## Description of the task
For this exercise, output the line containing "thùng rác inox gạt tàn thuốc hình tròn" and all lines after it to the end of the records, exactly, with no other content.

Saved entries:
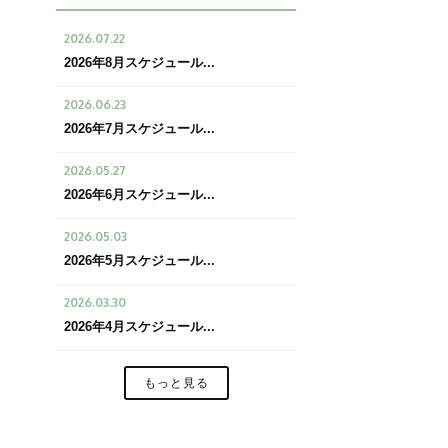
2026.07.22
2026年8月スケジュール...
2026.06.23
2026年7月スケジュール...
2026.05.27
2026年6月スケジュール...
2026.05.03
2026年5月スケジュール...
2026.03.30
2026年4月スケジュール...
もっと見る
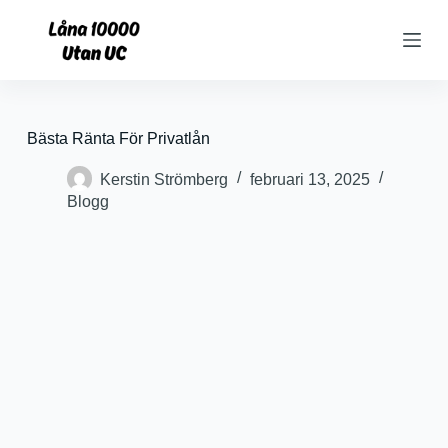
S
k
i
p
t
o
c
Bästa Ränta För Privatlån
o
n
Kerstin Strömberg
februari 13, 2025
t
e
Blogg
n
t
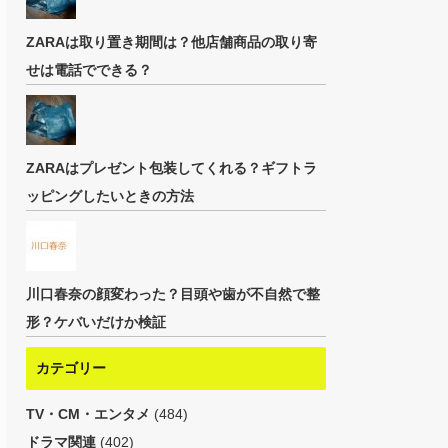
ZARAは取り置き期間は？他店舗商品の取り寄
せは電話でできる？
ZARAはプレゼント包装してくれる？ギフトラ
ッピングしたいときの方法
川口春奈の顔変わった？目頭や歯が不自然で整
形？ケバいだけか検証
カテゴリー
TV・CM・エンタメ
(484)
ドラマ関連
(402)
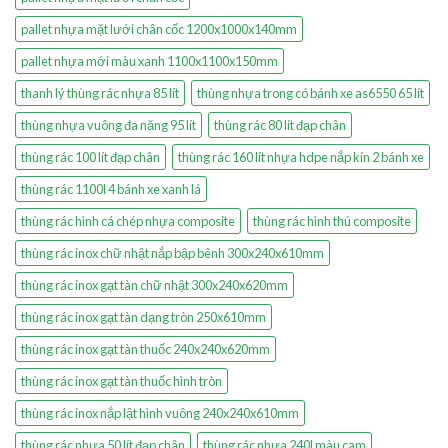
pallet nhựa mặt lưới chân cốc 1200x1000x140mm
pallet nhựa mới màu xanh 1100x1100x150mm
thanh lý thùng rác nhựa 85 lít
thùng nhựa trong có bánh xe as6550 65 lít
thùng nhựa vuông đa năng 95 lít
thùng rác 80 lít đạp chân
thùng rác 100 lít đạp chân
thùng rác 160 lít nhựa hdpe nắp kín 2 bánh xe
thùng rác 1100l 4 bánh xe xanh lá
thùng rác hình cá chép nhựa composite
thùng rác hình thú composite
thùng rác inox chữ nhật nắp bập bênh 300x240x610mm
thùng rác inox gạt tàn chữ nhật 300x240x620mm
thùng rác inox gạt tàn dạng tròn 250x610mm
thùng rác inox gạt tàn thuốc 240x240x620mm
thùng rác inox gạt tàn thuốc hình tròn
thùng rác inox nắp lật hình vuông 240x240x610mm
thùng rác nhựa 50 lít đạp chân
thùng rác nhựa 240l màu cam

## The answer
thùng rác inox gạt tàn thuốc hình tròn
thùng rác inox nắp lật hình vuông 240x240x610mm
thùng rác nhựa 50 lít đạp chân
thùng rác nhựa 240l màu cam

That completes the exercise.